Git Product home page Git Product logo

Comments (4)

arc0 avatar arc0 commented on May 21, 2024

@youph - can you please review?

from stellargraph.

arc0 avatar arc0 commented on May 21, 2024

@arc0 - just testing

from stellargraph.

youph avatar youph commented on May 21, 2024

@PantelisElinas

Comments

The code runs and yields good results. Sufficient description and comments, the logic is fairly easy to follow and appears correct.
Below are some things I think are worth considering.

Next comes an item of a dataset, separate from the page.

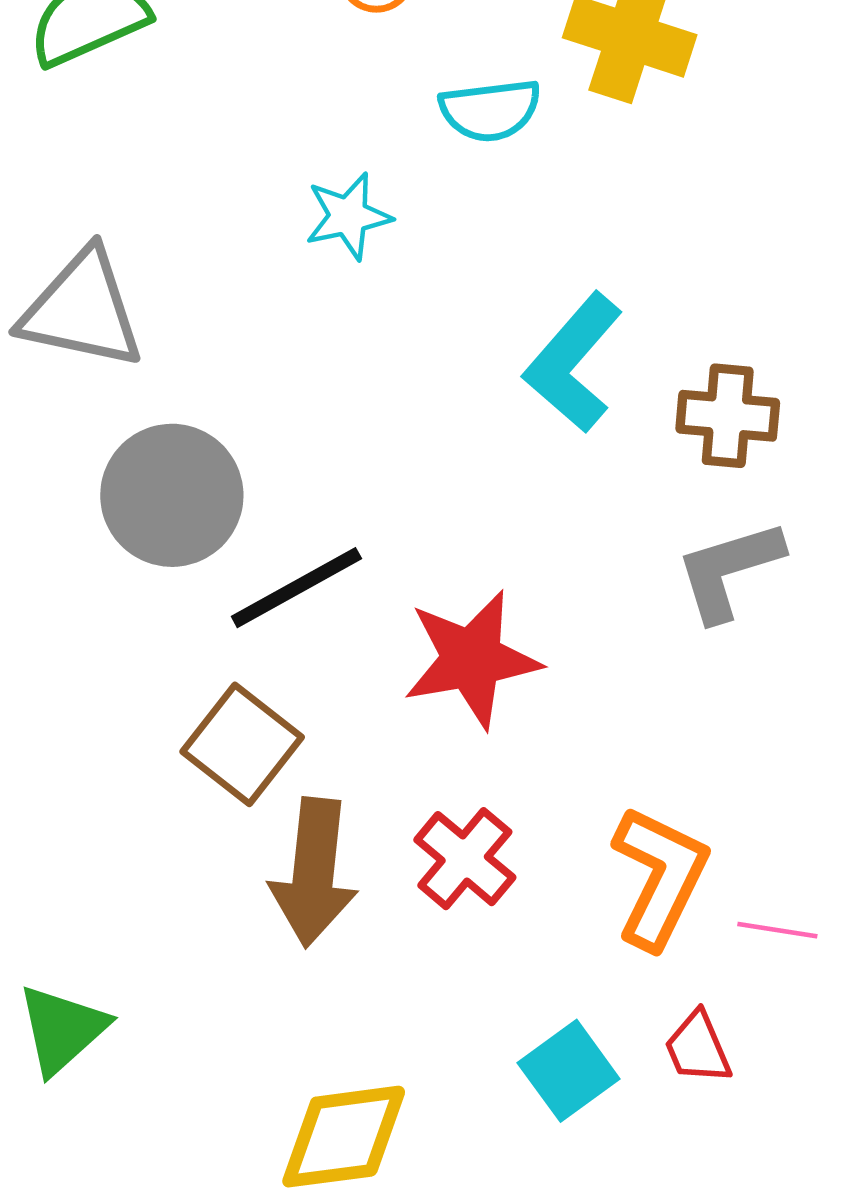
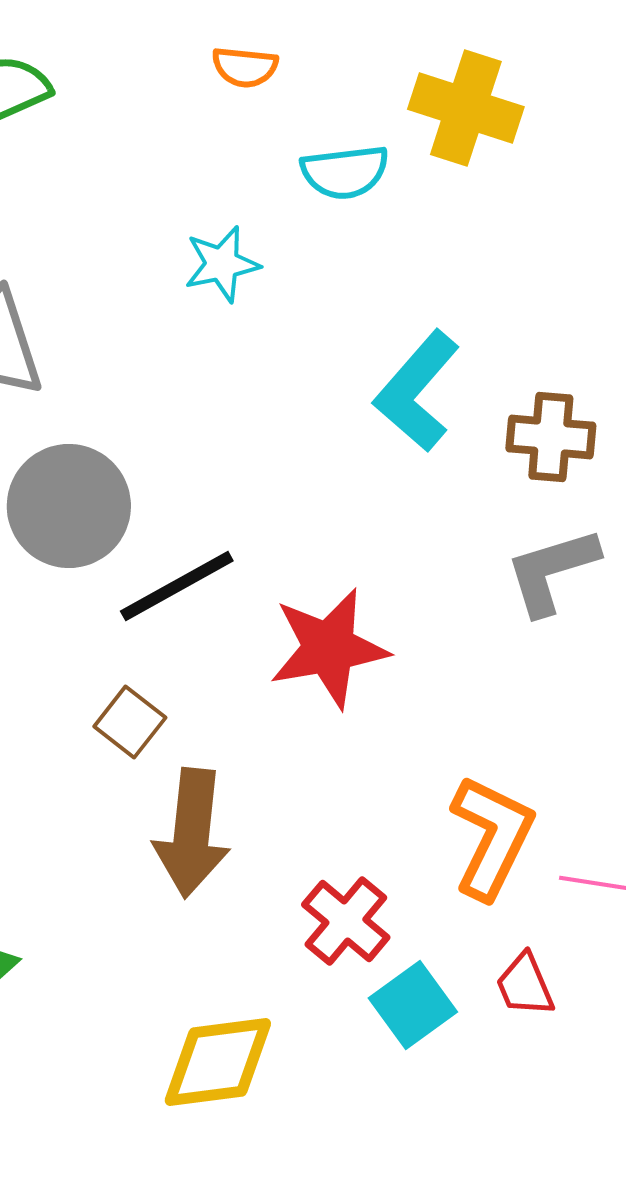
brown square: (242, 744) -> (130, 722), size x0.7
red cross: (465, 859) -> (346, 921), moved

Possible issues/Suggested fixes

  • main.py, line 95: G_edges() should be changed to g.edges()
  • edge_splitter.py, class EdgeSplitter: a brief description of the class's functionality, as well as its input and outputs is needed
  • edge_splitter.py, line 25: the comment "the train data with edges removed" seems misleading; I'd suggest replacing it with "a placeholder for the graph that will remain after removing edges from the original graph
  • edge_splitter.py, line 61: the copy statement seems redundant, since it's already been done in init
  • edge_splitter.py, lines 43-44: shouldn't we first sample negative edges, and only then sample and remove positive edges? Otherwise, some of the negative edges sampled from the leftover graph might in fact be the positive edges we just removed.
  • edge_splitter.py, line 91: this in fact negates the previous comment... But still, it seems cleaner to me (and removing the need for self.g_train) to sample negative links from self.g first, and then sample and remove positive links from the same self.g; then all you have to do is return the sampled links and the leftover self.g instead of self.g_train (which is no longer needed).
  • edge_splitter.py, line 91: note that even for p=0.5, the number of negative edges to sample is NOT equal to the number of positive edges sampled, due to positive edges being sampled from non-min-spanning tree edges. This means that the binary training set of pos/neg edges is unbalanced even for p=0.5. Might be no problem, but worth recognising.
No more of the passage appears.